Data for the task
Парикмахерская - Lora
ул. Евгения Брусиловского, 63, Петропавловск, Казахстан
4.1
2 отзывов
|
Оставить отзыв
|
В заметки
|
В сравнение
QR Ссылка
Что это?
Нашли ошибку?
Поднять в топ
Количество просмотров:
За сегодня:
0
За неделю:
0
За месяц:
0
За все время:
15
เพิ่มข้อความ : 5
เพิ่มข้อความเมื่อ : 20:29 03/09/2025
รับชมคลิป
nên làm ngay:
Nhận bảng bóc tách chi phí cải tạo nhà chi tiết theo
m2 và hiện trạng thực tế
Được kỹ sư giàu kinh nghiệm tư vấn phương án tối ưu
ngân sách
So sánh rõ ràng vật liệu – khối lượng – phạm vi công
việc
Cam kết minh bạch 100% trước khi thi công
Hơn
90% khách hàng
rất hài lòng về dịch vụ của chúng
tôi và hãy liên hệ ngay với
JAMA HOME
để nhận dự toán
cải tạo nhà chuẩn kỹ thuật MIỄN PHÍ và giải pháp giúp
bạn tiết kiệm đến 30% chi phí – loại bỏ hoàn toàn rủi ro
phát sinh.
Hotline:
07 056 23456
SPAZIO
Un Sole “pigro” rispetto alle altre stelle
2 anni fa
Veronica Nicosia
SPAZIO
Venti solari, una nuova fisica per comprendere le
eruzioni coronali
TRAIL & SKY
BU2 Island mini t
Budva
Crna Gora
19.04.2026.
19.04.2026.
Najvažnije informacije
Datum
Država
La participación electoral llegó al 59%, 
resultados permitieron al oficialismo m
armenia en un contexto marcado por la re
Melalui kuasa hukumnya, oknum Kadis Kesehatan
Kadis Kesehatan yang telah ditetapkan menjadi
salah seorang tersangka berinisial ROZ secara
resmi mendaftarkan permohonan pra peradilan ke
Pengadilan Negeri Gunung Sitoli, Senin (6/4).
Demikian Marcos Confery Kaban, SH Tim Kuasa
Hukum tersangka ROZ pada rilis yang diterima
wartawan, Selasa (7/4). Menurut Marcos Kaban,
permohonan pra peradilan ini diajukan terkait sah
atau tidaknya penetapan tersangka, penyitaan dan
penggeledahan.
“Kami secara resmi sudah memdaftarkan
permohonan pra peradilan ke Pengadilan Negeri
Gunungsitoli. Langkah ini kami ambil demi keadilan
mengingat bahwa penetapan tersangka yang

Work to complete
After reading through the material, print all of it again exactly.

Final answer
Парикмахерская - Lora
ул. Евгения Брусиловского, 63, Петропавловск, Казахстан
4.1
2 отзывов
|
Оставить отзыв
|
В заметки
|
В сравнение
QR Ссылка
Что это?
Нашли ошибку?
Поднять в топ
Количество просмотров:
За сегодня:
0
За неделю:
0
За месяц:
0
За все время:
15
เพิ่มข้อความ : 5
เพิ่มข้อความเมื่อ : 20:29 03/09/2025
รับชมคลิป
nên làm ngay:
Nhận bảng bóc tách chi phí cải tạo nhà chi tiết theo
m2 và hiện trạng thực tế
Được kỹ sư giàu kinh nghiệm tư vấn phương án tối ưu
ngân sách
So sánh rõ ràng vật liệu – khối lượng – phạm vi công
việc
Cam kết minh bạch 100% trước khi thi công
Hơn
90% khách hàng
rất hài lòng về dịch vụ của chúng
tôi và hãy liên hệ ngay với
JAMA HOME
để nhận dự toán
cải tạo nhà chuẩn kỹ thuật MIỄN PHÍ và giải pháp giúp
bạn tiết kiệm đến 30% chi phí – loại bỏ hoàn toàn rủi ro
phát sinh.
Hotline:
07 056 23456
SPAZIO
Un Sole “pigro” rispetto alle altre stelle
2 anni fa
Veronica Nicosia
SPAZIO
Venti solari, una nuova fisica per comprendere le
eruzioni coronali
TRAIL & SKY
BU2 Island mini t
Budva
Crna Gora
19.04.2026.
19.04.2026.
Najvažnije informacije
Datum
Država
La participación electoral llegó al 59%, 
resultados permitieron al oficialismo m
armenia en un contexto marcado por la re
Melalui kuasa hukumnya, oknum Kadis Kesehatan
Kadis Kesehatan yang telah ditetapkan menjadi
salah seorang tersangka berinisial ROZ secara
resmi mendaftarkan permohonan pra peradilan ke
Pengadilan Negeri Gunung Sitoli, Senin (6/4).
Demikian Marcos Confery Kaban, SH Tim Kuasa
Hukum tersangka ROZ pada rilis yang diterima
wartawan, Selasa (7/4). Menurut Marcos Kaban,
permohonan pra peradilan ini diajukan terkait sah
atau tidaknya penetapan tersangka, penyitaan dan
penggeledahan.
“Kami secara resmi sudah memdaftarkan
permohonan pra peradilan ke Pengadilan Negeri
Gunungsitoli. Langkah ini kami ambil demi keadilan
mengingat bahwa penetapan tersangka yang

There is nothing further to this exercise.